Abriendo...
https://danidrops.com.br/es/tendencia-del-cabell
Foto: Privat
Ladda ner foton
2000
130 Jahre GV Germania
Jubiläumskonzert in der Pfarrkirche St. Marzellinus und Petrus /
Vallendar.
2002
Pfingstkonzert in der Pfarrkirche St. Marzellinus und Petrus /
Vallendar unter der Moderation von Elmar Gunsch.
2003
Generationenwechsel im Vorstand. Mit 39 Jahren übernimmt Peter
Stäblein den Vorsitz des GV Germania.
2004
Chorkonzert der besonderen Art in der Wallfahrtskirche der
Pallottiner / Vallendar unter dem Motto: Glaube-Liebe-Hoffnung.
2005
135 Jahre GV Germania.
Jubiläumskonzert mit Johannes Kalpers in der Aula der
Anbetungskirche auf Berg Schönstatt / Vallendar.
____________
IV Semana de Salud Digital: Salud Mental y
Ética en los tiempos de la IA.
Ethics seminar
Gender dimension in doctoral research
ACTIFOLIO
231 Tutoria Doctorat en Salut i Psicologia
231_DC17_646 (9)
____________
Work instructions: All lines in the entries above that include "Marzellinus" should be found and copied.

Exercise output:
Jubiläumskonzert in der Pfarrkirche St. Marzellinus und Petrus /
Pfingstkonzert in der Pfarrkirche St. Marzellinus und Petrus /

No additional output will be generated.